Senatrice Padua: “Le novità nella legge contro caporalato in agricoltura e riallineamento retributivo dei contratti”

ROMA – “La nuova legge è di importanza vitale per contrastare lo sfruttamento del lavoro nero in agricoltura”. Lo sostiene la senatrice del Pd, Venera Padua, dopo che la Camera ha licenziato in via definitiva il ddl sul contrasto al fenomeno del caporalato. Un testo che contiene anche una norma, introdotta dal Senato, molto importante per le imprese agricole della Sicilia e, in particolare, della provincia di Ragusa, e che riguarda i contratti di riallineamento retributivo dei lavoratori. L’art. 10 è stato introdotto nel ddl grazie a un emendamento di cui era prima firmataria la stessa Padua. “Grazie a questa norma – sottolinea la senatrice – sarà possibile superare, nel settore agricolo, il contenzioso tra Inps e aziende sugli accordi provinciali di riallineamento retributivo. La questione verte sull’applicazione di benefici contributivi, stabiliti nel decreto legge 510 del 1996, per quelle aziende del Mezzogiorno che avessero recepito gli accordi provinciali di riallineamento stipulati con i sindacati. Tuttavia, è successo che in alcune aree del sud, come nella provincia di Ragusa, a partire dal 2006, l’Inps abbia eseguito controlli a seguito dei quali, mutando più volte orientamento all’interno di un quadro sempre più incerto, ha sanzionato numerose aziende, disconoscendo la validità degli accordi. Ecco perché si è corso il rischio di mettere in ginocchio molte grandi e importanti imprese agricole iblee.
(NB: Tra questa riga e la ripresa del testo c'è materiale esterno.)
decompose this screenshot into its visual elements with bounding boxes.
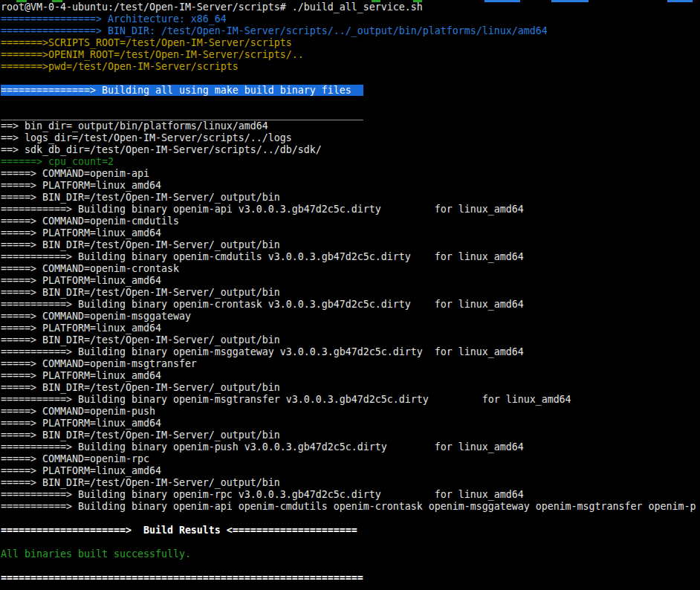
- terminal-line: =====> PLATFORM=linux_amd64: [1, 418, 700, 429]
- terminal-line: ================> Architecture: x86_64: [1, 13, 700, 25]
- terminal-line-text: ================> BIN_DIR: /test/Open-IM…: [1, 25, 548, 36]
- terminal-line: =======>pwd=/test/Open-IM-Server/scripts: [1, 61, 700, 73]
- terminal-line: ===========> Building binary openim-msgt…: [1, 394, 700, 406]
- terminal-line: ===========> Building binary openim-cron…: [1, 299, 700, 311]
- terminal-line: =====> PLATFORM=linux_amd64: [1, 465, 700, 477]
- terminal-line-text: =====> PLATFORM=linux_amd64: [1, 370, 161, 381]
- terminal-line: ===========> Building binary openim-api …: [1, 501, 700, 513]
- terminal-line: ==> bin_dir=_output/bin/platforms/linux/…: [1, 120, 700, 132]
- terminal-line: ===========> Building binary openim-api …: [1, 204, 700, 215]
- terminal-line-text: ================> Architecture: x86_64: [1, 13, 227, 25]
- terminal-line-text: All binaries built successfully.: [1, 548, 191, 560]
- terminal-line-text: =====> PLATFORM=linux_amd64: [1, 180, 161, 191]
- terminal-line-text: =====> PLATFORM=linux_amd64: [1, 465, 161, 476]
- terminal-line-text: =======>pwd=/test/Open-IM-Server/scripts: [1, 61, 239, 72]
- terminal-line-text: ==> bin_dir=_output/bin/platforms/linux/…: [1, 120, 268, 132]
- terminal-line-text: ===========> Building binary openim-rpc …: [1, 489, 524, 500]
- terminal-line-text: ===========> Building binary openim-push…: [1, 441, 524, 453]
- terminal-line: =====> COMMAND=openim-msgtransfer: [1, 358, 700, 370]
- terminal-line: =====> PLATFORM=linux_amd64: [1, 180, 700, 192]
- terminal-line: =======>OPENIM_ROOT=/test/Open-IM-Server…: [1, 49, 700, 61]
- terminal-line: =====> PLATFORM=linux_amd64: [1, 275, 700, 287]
- terminal-line-text: ===========> Building binary openim-api …: [1, 204, 524, 215]
- terminal-line: =====> PLATFORM=linux_amd64: [1, 227, 700, 239]
- terminal-line: ===========> Building binary openim-push…: [1, 441, 700, 453]
- terminal-line-text: ===========> Building binary openim-cron…: [1, 299, 524, 310]
- terminal-line-text: ========================================…: [1, 572, 363, 583]
- terminal-line-text: =======>OPENIM_ROOT=/test/Open-IM-Server…: [1, 49, 304, 60]
- terminal-line-text: =====> COMMAND=openim-msgtransfer: [1, 358, 197, 369]
- terminal-line-text: =====> COMMAND=openim-cmdutils: [1, 215, 179, 227]
- terminal-line: =====> PLATFORM=linux_amd64: [1, 370, 700, 382]
- terminal-line: =======>SCRIPTS_ROOT=/test/Open-IM-Serve…: [1, 37, 700, 49]
- terminal-line: [1, 560, 700, 572]
- terminal-line-text: =====> PLATFORM=linux_amd64: [1, 227, 161, 239]
- terminal-line: ________________________________________…: [1, 108, 700, 120]
- terminal-line-text: =====> COMMAND=openim-api: [1, 168, 149, 179]
- terminal-line-text: ===========> Building binary openim-msgt…: [1, 394, 571, 405]
- terminal-line-text: =====> COMMAND=openim-rpc: [1, 453, 149, 464]
- terminal-line: ===========> Building binary openim-rpc …: [1, 489, 700, 501]
- terminal-line-text: =====> BIN_DIR=/test/Open-IM-Server/_out…: [1, 192, 280, 203]
- terminal-line: =====> BIN_DIR=/test/Open-IM-Server/_out…: [1, 287, 700, 299]
- terminal-line-text: ==> sdk_db_dir=/test/Open-IM-Server/scri…: [1, 144, 322, 155]
- terminal-line: ==> sdk_db_dir=/test/Open-IM-Server/scri…: [1, 144, 700, 156]
- terminal-line-text: root@VM-0-4-ubuntu:/test/Open-IM-Server/…: [1, 1, 423, 13]
- terminal-line: [1, 73, 700, 85]
- terminal-line: ========================================…: [1, 572, 700, 584]
- terminal-line-text: ===========> Building binary openim-cmdu…: [1, 251, 524, 262]
- terminal-line-text: =====> BIN_DIR=/test/Open-IM-Server/_out…: [1, 429, 280, 441]
- terminal-line: ==> logs_dir=/test/Open-IM-Server/script…: [1, 132, 700, 144]
- terminal-window[interactable]: root@VM-0-4-ubuntu:/test/Open-IM-Server/…: [0, 0, 700, 590]
- terminal-line: =====> COMMAND=openim-crontask: [1, 263, 700, 275]
- terminal-line: ===============> Building all using make…: [1, 85, 700, 97]
- terminal-line-text: =====> BIN_DIR=/test/Open-IM-Server/_out…: [1, 287, 280, 298]
- terminal-line-text: ==> logs_dir=/test/Open-IM-Server/script…: [1, 132, 292, 143]
- terminal-line-text: ===========> Building binary openim-api …: [1, 501, 696, 512]
- terminal-line-text: =====> BIN_DIR=/test/Open-IM-Server/_out…: [1, 382, 280, 393]
- terminal-line: =====================> Build Results <==…: [1, 525, 700, 536]
- terminal-line-text: =====================> Build Results <==…: [1, 525, 357, 536]
- terminal-line: ================> BIN_DIR: /test/Open-IM…: [1, 25, 700, 37]
- terminal-line-text: ===============> Building all using make…: [1, 85, 363, 96]
- terminal-line: =====> BIN_DIR=/test/Open-IM-Server/_out…: [1, 334, 700, 346]
- terminal-line-text: =====> PLATFORM=linux_amd64: [1, 275, 161, 286]
- terminal-line-text: =====> COMMAND=openim-push: [1, 406, 155, 417]
- terminal-line: =====> BIN_DIR=/test/Open-IM-Server/_out…: [1, 192, 700, 204]
- terminal-line: root@VM-0-4-ubuntu:/test/Open-IM-Server/…: [1, 1, 700, 13]
- terminal-line: =====> BIN_DIR=/test/Open-IM-Server/_out…: [1, 429, 700, 441]
- terminal-line-text: ======> cpu_count=2: [1, 156, 114, 167]
- terminal-line: ===========> Building binary openim-msgg…: [1, 346, 700, 358]
- terminal-line: =====> COMMAND=openim-rpc: [1, 453, 700, 465]
- terminal-line-text: =====> PLATFORM=linux_amd64: [1, 322, 161, 334]
- terminal-line-text: ________________________________________…: [1, 108, 363, 120]
- terminal-line: =====> COMMAND=openim-cmdutils: [1, 215, 700, 227]
- terminal-line: All binaries built successfully.: [1, 548, 700, 560]
- terminal-line-text: =======>SCRIPTS_ROOT=/test/Open-IM-Serve…: [1, 37, 292, 48]
- terminal-line: [1, 536, 700, 548]
- terminal-line: ===========> Building binary openim-cmdu…: [1, 251, 700, 263]
- terminal-line-text: =====> BIN_DIR=/test/Open-IM-Server/_out…: [1, 334, 280, 346]
- terminal-line-text: =====> BIN_DIR=/test/Open-IM-Server/_out…: [1, 239, 280, 250]
- terminal-line: =====> COMMAND=openim-api: [1, 168, 700, 180]
- terminal-line: =====> PLATFORM=linux_amd64: [1, 322, 700, 334]
- terminal-line-text: =====> BIN_DIR=/test/Open-IM-Server/_out…: [1, 477, 280, 488]
- terminal-line: [1, 513, 700, 525]
- terminal-output: root@VM-0-4-ubuntu:/test/Open-IM-Server/…: [1, 1, 700, 584]
- terminal-line: ======> cpu_count=2: [1, 156, 700, 168]
- terminal-line: =====> COMMAND=openim-msggateway: [1, 311, 700, 322]
- terminal-line: =====> COMMAND=openim-push: [1, 406, 700, 418]
- terminal-line-text: =====> COMMAND=openim-msggateway: [1, 311, 191, 322]
- terminal-line: =====> BIN_DIR=/test/Open-IM-Server/_out…: [1, 477, 700, 489]
- terminal-line: =====> BIN_DIR=/test/Open-IM-Server/_out…: [1, 382, 700, 394]
- terminal-line: =====> BIN_DIR=/test/Open-IM-Server/_out…: [1, 239, 700, 251]
- terminal-line-text: =====> COMMAND=openim-crontask: [1, 263, 179, 274]
- terminal-line: [1, 97, 700, 108]
- terminal-line-text: ===========> Building binary openim-msgg…: [1, 346, 524, 357]
- terminal-line-text: =====> PLATFORM=linux_amd64: [1, 418, 161, 429]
La questione era già stata sollevata nella legge di Stabilità per il 2016 in cui si impegnava il Governo, per favorire la ripresa delle aziende coinvolte, ad occuparsi della problematica. Con profonda soddisfazione, e ringraziando l’esecutivo per aver accolto le richieste avanzate, possiamo affermare di aver compiuto un passo decisivo rispondendo alle legittime attese dell’imprenditoria locale, per risolvere un’annosa questione che si protraeva dagli anni ’90 e rischiava di avere ripercussioni molto gravi sul settore occupazionale”.